I could continue along the road charted by the preceding examples of C. David Heymann’s dishonesty; but doing so would be tantamount to hitting a house fly with a ball-peen hammer. There are many other examples of created people: Chuck Pick, an alleged bar tender who allegedly witnessed Marilyn and Robert Kennedy together at a wild Lawford party; husband and wife, Mike and Jane Duffy, who allegedly encountered an obviously hammered Marilyn Monroe at Jackie Gleason’s 1955 birthday party.

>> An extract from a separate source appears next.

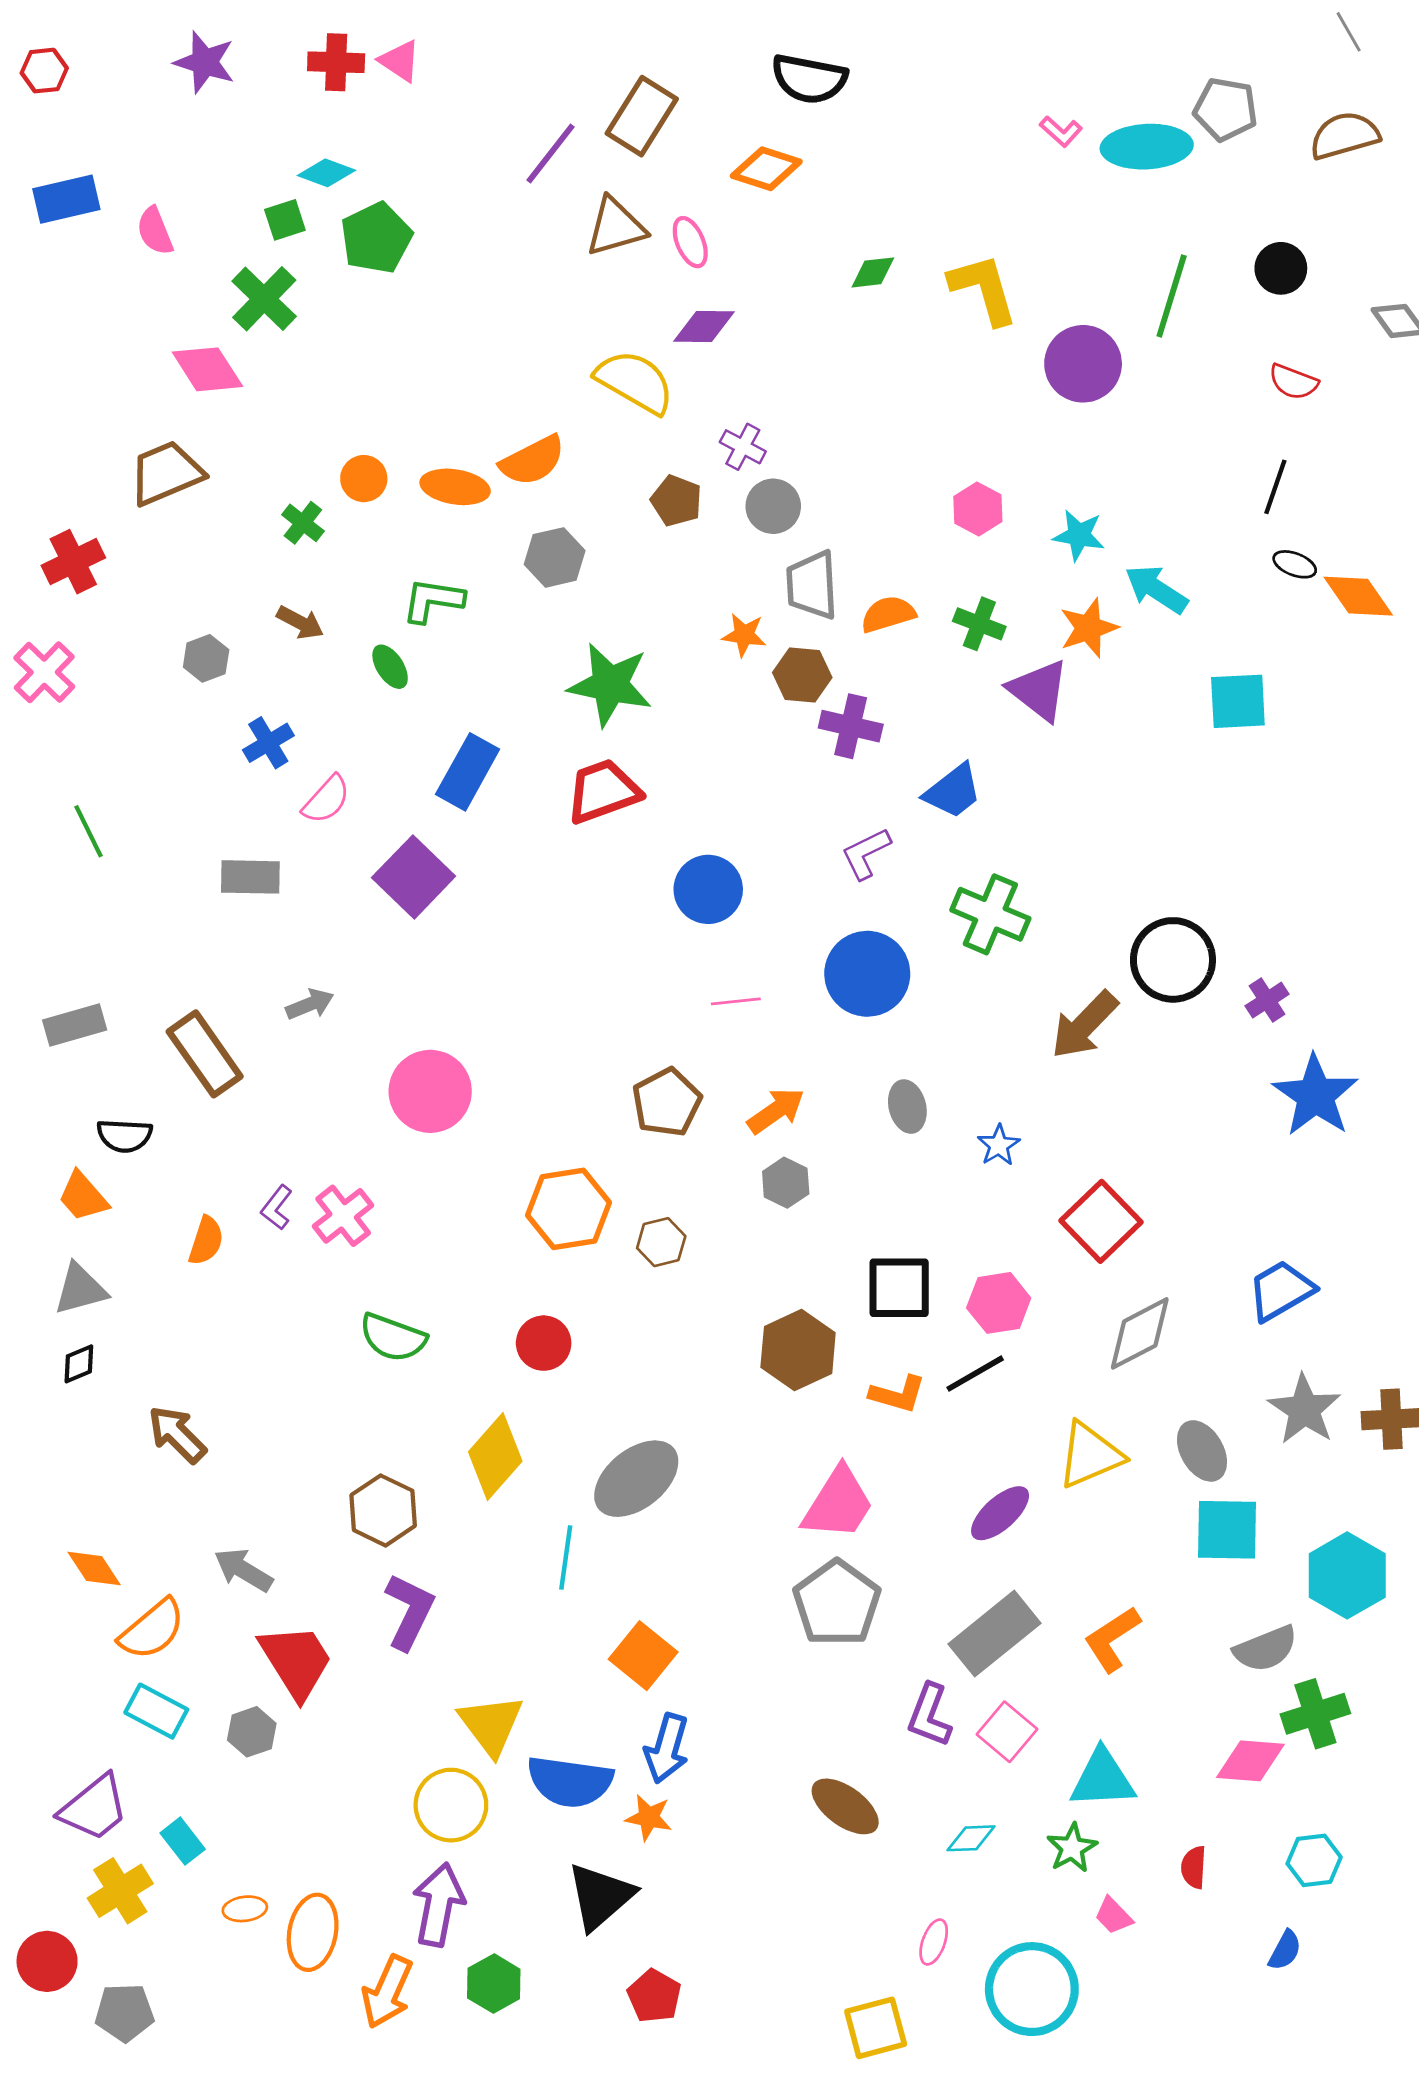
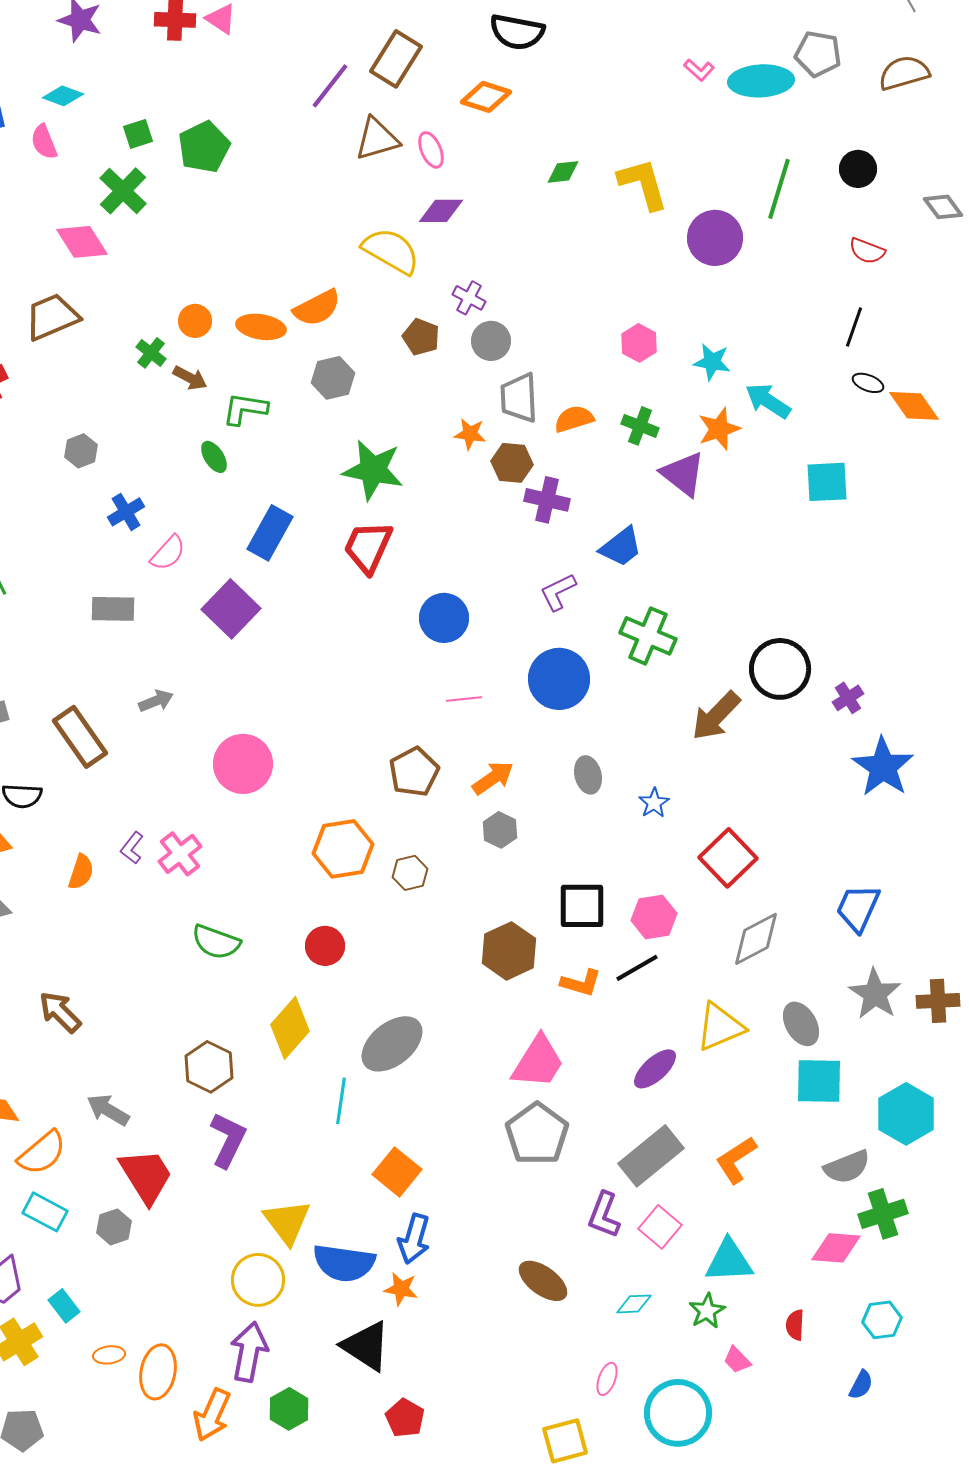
cyan diamond: (326, 173) -> (63, 96), moved
brown arrow: (300, 622) -> (190, 378), moved
red trapezoid: (603, 791) -> (368, 547), turned -46
blue trapezoid: (1281, 1291) -> (858, 908), turned -36
black triangle: (600, 1896) -> (366, 1346), turned -46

There are additional examples of obviously fabricated testimony that Clem attributed to actual flesh and blood persons into which I could delve: Lotte Goslar, a dancer who instructed Marilyn in body movement and mime; Rose Fromm, a therapist who purportedly treated Marilyn prior to 1955 who Heymann alleged was also friends with reporter James Bacon and Marilyn’s friend, Sidney Skolsky; Dom DiMaggio, Joe’s brother, a very private person who invariably protected his brother and never granted interviews; Tommy Heinrich, Joe’s Yankee teammate who was also known as Mr. Reliable; and Ralph Roberts, Marilyn’s close friend and personal masseur who never spoke openly about his friend or granted interviews to the media. Each of the preceding persons either directly contradicted what Clem Heymann said they said or left behind memoirs that contradicted what Heymann asserted about their relationships with Marilyn. As Donna Morel noted, along with David Johnston, most of what Heymann wrote about Dr. Fromm is biographically incorrect; and she did not mention James Bacon, Sidney Skolsky or Marilyn Monroe in Sztetl, the doctor’s autobiography.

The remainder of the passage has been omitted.